▶ [Task directions] Please output exactly the lines below, starting at the line that has "発生した収入は、政治活動の充実のために使用させ" and ending at the line that has "オリス メンズウォッチの買取実績(171610)", both included; leave out all pictures and include nothing else.

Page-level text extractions

== == ==

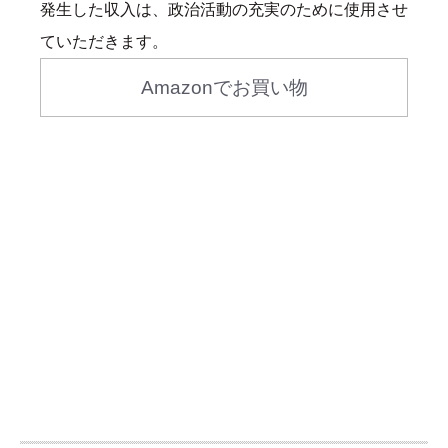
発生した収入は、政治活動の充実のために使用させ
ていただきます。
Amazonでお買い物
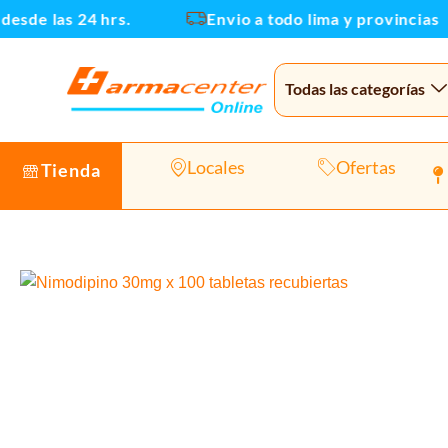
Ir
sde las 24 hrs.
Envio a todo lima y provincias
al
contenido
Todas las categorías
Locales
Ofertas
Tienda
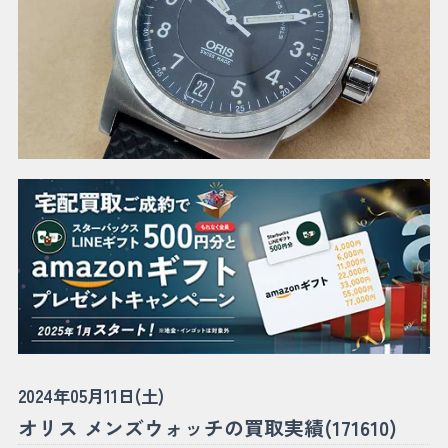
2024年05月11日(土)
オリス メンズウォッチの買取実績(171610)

== == ==

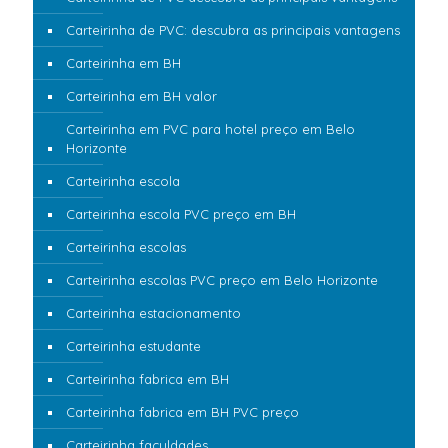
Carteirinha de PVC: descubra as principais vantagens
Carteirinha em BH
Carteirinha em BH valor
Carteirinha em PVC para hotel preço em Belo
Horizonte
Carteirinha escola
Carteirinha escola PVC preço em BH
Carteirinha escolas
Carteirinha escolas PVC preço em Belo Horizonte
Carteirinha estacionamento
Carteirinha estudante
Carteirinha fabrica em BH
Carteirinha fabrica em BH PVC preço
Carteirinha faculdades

== == ==

▶ [Result of this exercise]
発生した収入は、政治活動の充実のために使用させ
ていただきます。
Amazonでお買い物
Ir
sde las 24 hrs.
Envio a todo lima y provincias
al
contenido
Todas las categorías
Locales
Ofertas
Tienda
2024年05月11日(土)
オリス メンズウォッチの買取実績(171610)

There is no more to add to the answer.